ENTRIES SHOWN Block Start
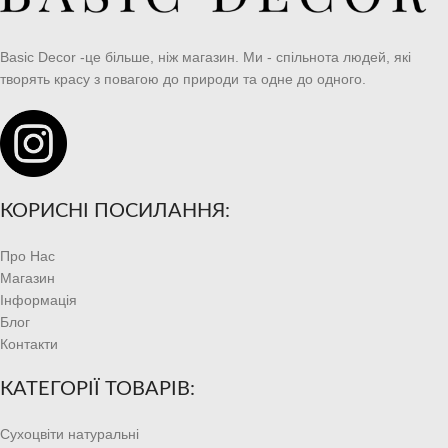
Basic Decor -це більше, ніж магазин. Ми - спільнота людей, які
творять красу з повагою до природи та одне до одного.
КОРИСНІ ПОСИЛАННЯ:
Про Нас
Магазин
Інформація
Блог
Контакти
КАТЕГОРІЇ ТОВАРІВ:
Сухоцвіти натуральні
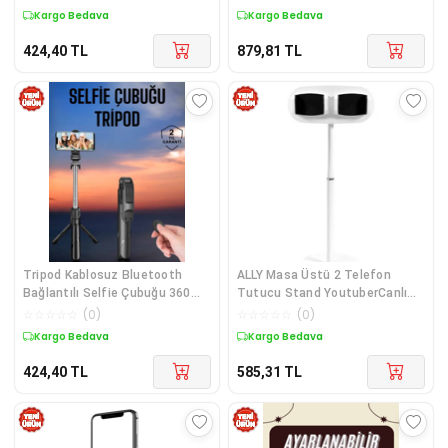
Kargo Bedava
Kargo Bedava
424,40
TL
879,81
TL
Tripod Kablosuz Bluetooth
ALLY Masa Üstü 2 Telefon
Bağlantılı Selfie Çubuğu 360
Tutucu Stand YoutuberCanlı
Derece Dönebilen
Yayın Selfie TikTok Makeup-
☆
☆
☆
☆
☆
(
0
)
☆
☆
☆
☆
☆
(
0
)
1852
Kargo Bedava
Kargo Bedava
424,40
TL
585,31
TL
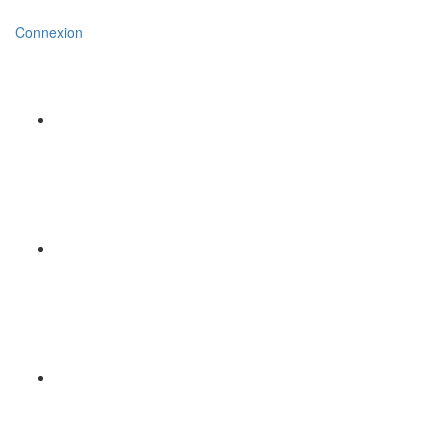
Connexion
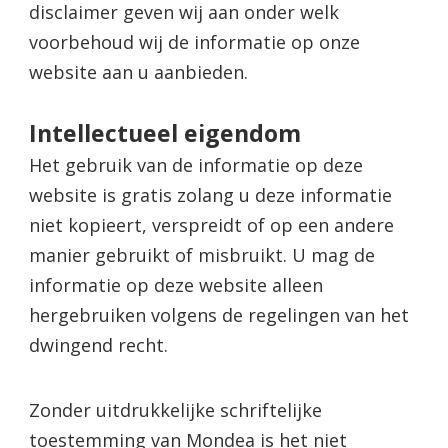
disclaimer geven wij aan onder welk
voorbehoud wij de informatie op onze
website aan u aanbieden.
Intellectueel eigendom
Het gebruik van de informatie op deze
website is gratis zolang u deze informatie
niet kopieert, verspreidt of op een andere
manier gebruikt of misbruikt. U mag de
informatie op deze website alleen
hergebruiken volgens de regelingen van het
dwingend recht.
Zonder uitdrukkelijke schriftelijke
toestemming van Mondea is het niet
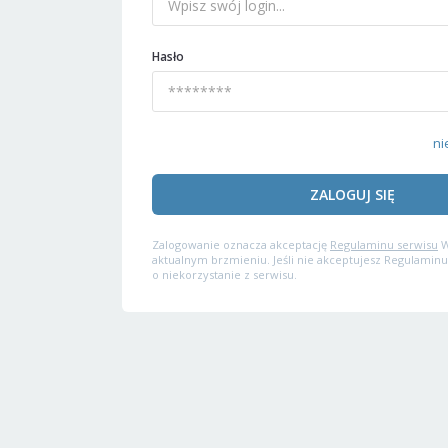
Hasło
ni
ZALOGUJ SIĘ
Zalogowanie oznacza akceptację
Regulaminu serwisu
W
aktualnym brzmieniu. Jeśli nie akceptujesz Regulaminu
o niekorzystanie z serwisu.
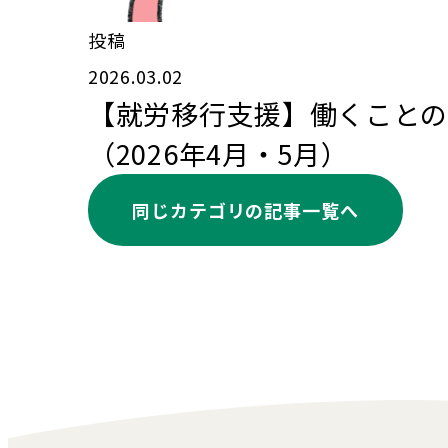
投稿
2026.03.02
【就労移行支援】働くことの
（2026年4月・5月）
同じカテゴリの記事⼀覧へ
ENTRIES SHOWN Block End
ENTRIES SHOWN Block Start
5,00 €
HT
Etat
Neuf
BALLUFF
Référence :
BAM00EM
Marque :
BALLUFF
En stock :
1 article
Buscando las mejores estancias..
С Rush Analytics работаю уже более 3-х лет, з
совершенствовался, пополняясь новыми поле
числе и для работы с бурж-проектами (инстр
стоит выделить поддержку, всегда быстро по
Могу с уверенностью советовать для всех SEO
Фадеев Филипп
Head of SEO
ENTRIES SHOWN Block End
## YOUR TASK
The answer should consist only of the lines above from the one with "Basic Decor -це" through the one with "Derece Dönebilen", repeated exactly, with no pictures among them.

## ANSWER SECTION
Basic Decor -це більше, ніж магазин. Ми - спільнота людей, які
творять красу з повагою до природи та одне до одного.
КОРИСНІ ПОСИЛАННЯ:
Про Нас
Магазин
Інформація
Блог
Контакти
КАТЕГОРІЇ ТОВАРІВ:
Сухоцвіти натуральні
Kargo Bedava
Kargo Bedava
424,40
TL
879,81
TL
Tripod Kablosuz Bluetooth
ALLY Masa Üstü 2 Telefon
Bağlantılı Selfie Çubuğu 360
Tutucu Stand YoutuberCanlı
Derece Dönebilen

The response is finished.